La situación de Balestrini -con diagnóstico grave y pronósticos sensibles- afiebró a dirigentes del conurbano enfrentados con Néstor Kirchner respecto de la alternativa de tener que convocar a elecciones partidarias para cubrir, llegado el caso, la vacante del matancero.
Invocan un dato: el de presidente del PJ es el único cargo del Consejo del PJ que es nominal y electo directamente por los afiliados. Los otros 47 consejeros, aunque son votados en sus secciones, después son designados en los cargos por el pleno de la mesa.
Es decir: Balestrini fue votado por los afiliados para que sea el presidente del PJ, pero Hugo Moyano, vice primero del partido, fue electo junto a otros cuatro consejeros de la rama gremial. En criollo, «a granel» y luego, en la «rosca», terminó como vice.

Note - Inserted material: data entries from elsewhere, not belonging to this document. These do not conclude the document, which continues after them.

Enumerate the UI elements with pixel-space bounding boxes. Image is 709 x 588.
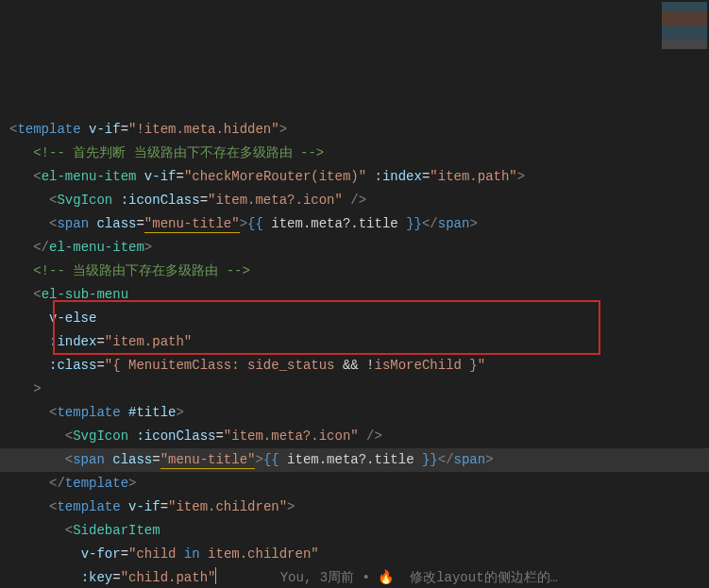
git-blame-annotation: You, 3周前 • 🔥 修改layout的侧边栏的… <box>280 570 558 585</box>
code-editor[interactable]: <template v-if="!item.meta.hidden"> <!--… <box>0 0 709 588</box>
flame-icon: 🔥 <box>378 570 394 585</box>
minimap[interactable] <box>662 2 707 49</box>
text-cursor <box>215 567 216 584</box>
code-content: <template v-if="!item.meta.hidden"> <!--… <box>9 94 709 588</box>
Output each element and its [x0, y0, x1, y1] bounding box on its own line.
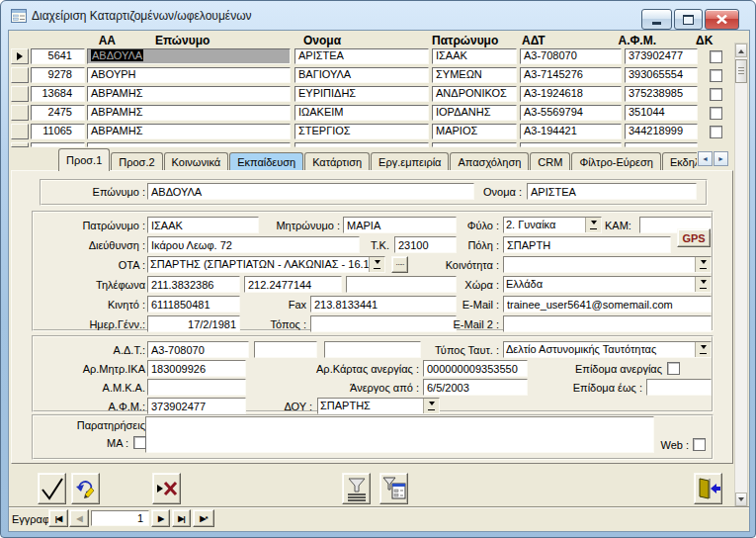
- dropdown-arrow-icon[interactable]: [585, 218, 601, 232]
- dropdown-arrow-icon[interactable]: [369, 257, 384, 272]
- dropdown-arrow-icon[interactable]: [695, 277, 711, 292]
- sex-combo[interactable]: 2. Γυναίκα: [503, 217, 602, 233]
- close-button[interactable]: [705, 9, 739, 30]
- column-header-name[interactable]: Ονομα: [303, 34, 341, 47]
- table-cell-adt[interactable]: Α3-7145276: [520, 67, 622, 83]
- maximize-button[interactable]: [674, 9, 703, 30]
- table-cell-father[interactable]: ΙΣΑΑΚ: [432, 48, 517, 64]
- previous-record-button[interactable]: ◀: [69, 509, 89, 527]
- minimize-button[interactable]: [641, 9, 672, 30]
- next-record-button[interactable]: ▶: [151, 509, 170, 527]
- dk-checkbox[interactable]: [710, 69, 722, 82]
- tab-scroll-left-button[interactable]: ◄: [698, 151, 713, 166]
- table-cell-aa[interactable]: 2475: [31, 105, 85, 121]
- unemployed-since-input[interactable]: [423, 379, 528, 396]
- vertical-scrollbar[interactable]: [734, 43, 748, 507]
- filter-by-form-button[interactable]: [379, 473, 408, 504]
- table-cell-name[interactable]: ΑΡΙΣΤΕΑ: [294, 48, 429, 64]
- column-header-afm[interactable]: Α.Φ.Μ.: [614, 34, 656, 47]
- adt-input3[interactable]: [324, 341, 421, 358]
- country-combo[interactable]: Ελλάδα: [503, 276, 712, 293]
- row-selector[interactable]: [11, 67, 29, 83]
- doy-combo[interactable]: ΣΠΑΡΤΗΣ: [317, 398, 440, 414]
- table-cell-surname[interactable]: ΑΒΡΑΜΗΣ: [87, 105, 291, 121]
- phone1-input[interactable]: [147, 276, 240, 293]
- unemployment-card-input[interactable]: [423, 360, 528, 377]
- afm-input[interactable]: [147, 398, 246, 414]
- record-number-input[interactable]: 1: [91, 510, 149, 526]
- notes-input[interactable]: [145, 416, 654, 453]
- scroll-down-button[interactable]: [735, 493, 747, 506]
- column-header-aa[interactable]: AA: [78, 34, 116, 47]
- ika-input[interactable]: [147, 360, 246, 377]
- dk-checkbox[interactable]: [710, 88, 722, 101]
- dropdown-arrow-icon[interactable]: [695, 342, 711, 357]
- email-input[interactable]: [503, 296, 712, 313]
- id-type-combo[interactable]: Δελτίο Αστυνομικής Ταυτότητας: [503, 341, 712, 358]
- exit-button[interactable]: [694, 473, 722, 504]
- tab-katartisi[interactable]: Κατάρτιση: [304, 152, 370, 171]
- tab-pros2[interactable]: Προσ.2: [111, 152, 162, 171]
- email2-input[interactable]: [503, 315, 712, 332]
- scrollbar-thumb[interactable]: [735, 59, 747, 83]
- last-record-button[interactable]: ▶|: [172, 509, 191, 527]
- table-cell-name[interactable]: ΒΑΓΙΟΥΛΑ: [294, 67, 429, 83]
- dropdown-arrow-icon[interactable]: [423, 399, 439, 413]
- new-record-button[interactable]: ▶*: [193, 509, 214, 527]
- column-header-surname[interactable]: Επώνυμο: [155, 34, 210, 47]
- table-cell-afm[interactable]: 351044: [625, 105, 698, 121]
- dk-checkbox[interactable]: [710, 126, 722, 138]
- table-cell-aa[interactable]: 11065: [31, 124, 85, 139]
- ota-more-button[interactable]: ·····: [391, 256, 408, 273]
- address-input[interactable]: [147, 236, 360, 253]
- tab-ekpaideusi[interactable]: Εκπαίδευση: [229, 152, 303, 171]
- tab-filtro-euresi[interactable]: Φίλτρο-Εύρεση: [571, 152, 661, 171]
- table-cell-afm[interactable]: 375238985: [625, 86, 698, 102]
- tab-scroll-right-button[interactable]: ►: [714, 151, 728, 166]
- scroll-up-button[interactable]: [735, 44, 747, 57]
- first-record-button[interactable]: |◀: [48, 509, 68, 527]
- father-input[interactable]: [147, 217, 259, 233]
- community-combo[interactable]: [503, 256, 712, 273]
- table-cell-name[interactable]: ΣΤΕΡΓΙΟΣ: [294, 124, 429, 139]
- tab-ekdiloseis[interactable]: Εκδηλώσεις: [662, 152, 697, 171]
- row-selector[interactable]: [11, 124, 29, 139]
- table-cell-surname[interactable]: ΑΒΟΥΡΗ: [87, 67, 291, 83]
- table-cell-father[interactable]: ΜΑΡΙΟΣ: [432, 124, 517, 139]
- confirm-button[interactable]: [38, 473, 66, 504]
- table-cell-adt[interactable]: Α3-708070: [520, 48, 622, 64]
- adt-input[interactable]: [147, 341, 249, 358]
- column-header-father[interactable]: Πατρώνυμο: [432, 34, 498, 47]
- tab-koinonika[interactable]: Κοινωνικά: [164, 152, 229, 171]
- row-selector[interactable]: [11, 48, 29, 64]
- web-checkbox[interactable]: [693, 438, 706, 451]
- table-cell-father[interactable]: ΙΟΡΔΑΝΗΣ: [432, 105, 517, 121]
- mobile-input[interactable]: [147, 296, 240, 313]
- gps-button[interactable]: GPS: [677, 228, 711, 247]
- table-cell-name[interactable]: ΕΥΡΙΠΙΔΗΣ: [294, 86, 429, 102]
- table-cell-afm[interactable]: 344218999: [625, 124, 698, 139]
- ota-combo[interactable]: ΣΠΑΡΤΗΣ (ΣΠΑΡΤΙΑΤΩΝ - ΛΑΚΩΝΙΑΣ - 16.17): [147, 256, 385, 273]
- column-header-adt[interactable]: ΑΔΤ: [522, 34, 546, 47]
- birth-date-input[interactable]: [147, 315, 240, 332]
- phone2-input[interactable]: [244, 276, 342, 293]
- tab-ergempeiria[interactable]: Εργ.εμπειρία: [371, 152, 449, 171]
- table-cell-afm[interactable]: 373902477: [625, 48, 698, 64]
- ma-checkbox[interactable]: [133, 436, 146, 449]
- dk-checkbox[interactable]: [710, 50, 722, 63]
- row-selector[interactable]: [11, 86, 29, 102]
- table-cell-father[interactable]: ΑΝΔΡΟΝΙΚΟΣ: [432, 86, 517, 102]
- table-cell-adt[interactable]: Α3-5569794: [520, 105, 622, 121]
- row-selector[interactable]: [11, 105, 29, 121]
- filter-button[interactable]: [342, 473, 371, 504]
- city-input[interactable]: [503, 236, 671, 253]
- benefit-until-input[interactable]: [646, 379, 712, 396]
- unemployment-benefit-checkbox[interactable]: [667, 362, 680, 375]
- tab-apasxolisi[interactable]: Απασχόληση: [450, 152, 529, 171]
- table-cell-aa[interactable]: 13684: [31, 86, 85, 102]
- table-cell-aa[interactable]: 9278: [31, 67, 85, 83]
- table-cell-surname[interactable]: ΑΒΔΟΥΛΑ: [87, 48, 291, 64]
- table-cell-father[interactable]: ΣΥΜΕΩΝ: [432, 67, 517, 83]
- table-cell-surname[interactable]: ΑΒΡΑΜΗΣ: [87, 86, 291, 102]
- adt-input2[interactable]: [254, 341, 317, 358]
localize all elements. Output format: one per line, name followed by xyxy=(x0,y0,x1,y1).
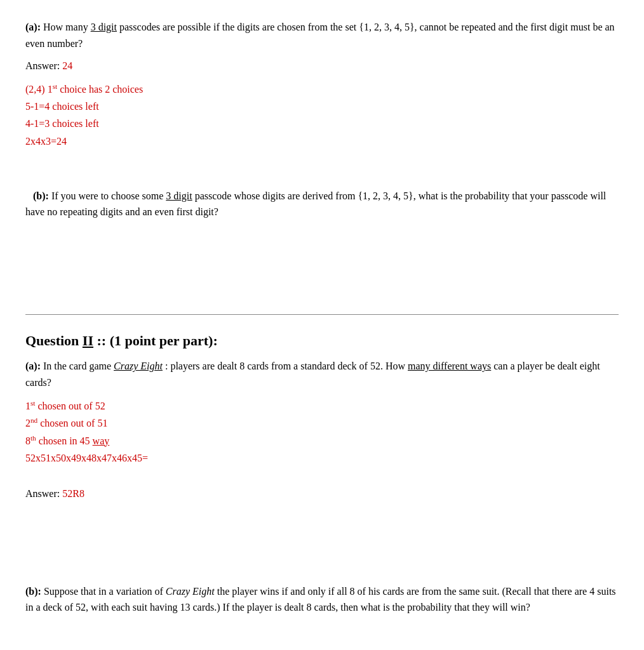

Fue, aquello, una muñecazo de Balestrini: impulsó al camionero para desplazar a quien asomaba como potencial vice, Hugo Curto. No fue todo: también promovió la llegada de una dama a la cúpula e impuso ahí a Cristina Álvarez Rodríguez.
Al final, el metalúrgico de Tres de Febrero terminó como secretario general; Osvaldo Goicochea se sentó como adjunto y José «Pepe» Pampuro, en la Secretaría Política. Ahora, ante la ausencia de Balestrini, técnicamente, la jefatura corresponde a Moyano.
Hay sobre el camionero dos libretos. Uno, que repiten a su lado, sostiene que no tiene interés en hacerse cargo del PJ porque requería demasiado tiempo y esfuerzo, que debería quitarle a la CGT y a su propio gremio, además de implicar un salto de lo sindical a lo político más expresamente.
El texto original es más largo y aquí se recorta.